Class XMLFuzzyHierarchicalParseState


  • public class XMLFuzzyHierarchicalParseState
    extends XMLFuzzyParseState
    Class to keep track of XML hierarchy in the face of possibly corrupt XML and with case-insensitive tags, etc. Basically, this class accepts what is supposedly XML but allows for various kinds of handwritten corruption. Specific kinds of errors allowed include: - Bad character encoding - Tag case match problems; all attributes are (optionally) bashed to lower case, and tag names are checked to match when all lower case, if case-sensitive didn't work - End tag matching problems, where someone lost an end tag somehow - Other parsing recoveries to be added as they arise The functionality of this class is also somewhat lessened vs. standard SAX-type parsers. No namespace interpretation is done, for instance; tag qnames are split into namespace name and local name, and that's all folks.
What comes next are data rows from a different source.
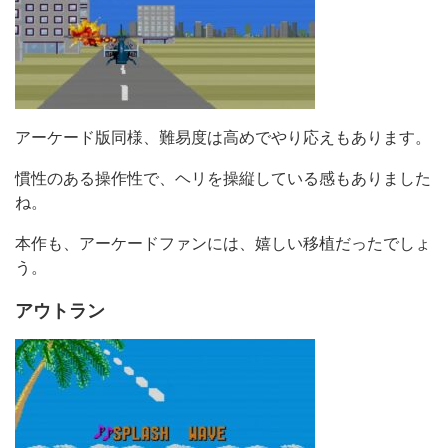
アーケード版同様、難易度は高めでやり応えもあります。
慣性のある操作性で、ヘリを操縦している感もありました
ね。
本作も、アーケードファンには、嬉しい移植だったでしょ
う。
アウトラン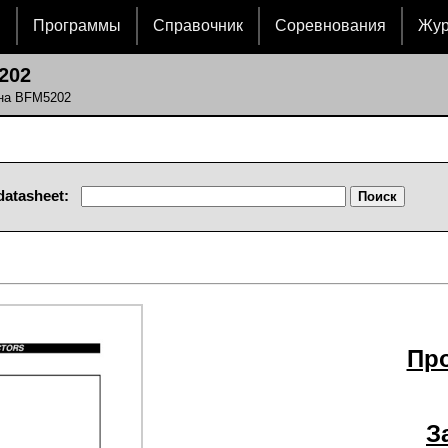
и
Программы
Справочник
Соревнования
Жу
202
 на BFM5202
datasheet:
Пр
З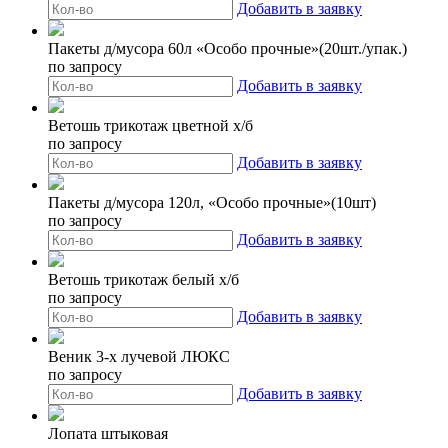
Добавить в заявку
Пакеты д/мусора 60л «Особо прочные»(20шт./упак.)
по запросу
Добавить в заявку
Ветошь трикотаж цветной х/б
по запросу
Добавить в заявку
Пакеты д/мусора 120л, «Особо прочные»(10шт)
по запросу
Добавить в заявку
Ветошь трикотаж белый х/б
по запросу
Добавить в заявку
Веник 3-х лучевой ЛЮКС
по запросу
Добавить в заявку
Лопата штыковая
But if you need more power, you can write a class extension that will do that readily.
    • Field Detail

      • characterBuffer

        protected java.lang.StringBuilder characterBuffer
        The current value buffer
      • captureEscaped

        protected boolean captureEscaped
        Whether we're capturing escaped characters
      • MAX_CHUNK_SIZE

        protected static final int MAX_CHUNK_SIZE
        This is the maximum size of a chunk of characters getting sent to the characters() method.
        See Also:
        Constant Field Values
    • Constructor Detail

      • XMLFuzzyHierarchicalParseState

        public XMLFuzzyHierarchicalParseState()
        Constructor with default properties.
      • XMLFuzzyHierarchicalParseState

        public XMLFuzzyHierarchicalParseState​(boolean lowerCaseAttributes,
                                              boolean lowerCaseTags,
                                              boolean lowerCaseQAttributes,
                                              boolean lowerCaseQTags,
                                              boolean lowerCaseBTags,
                                              boolean lowerCaseEscapeTags)
        Constructor.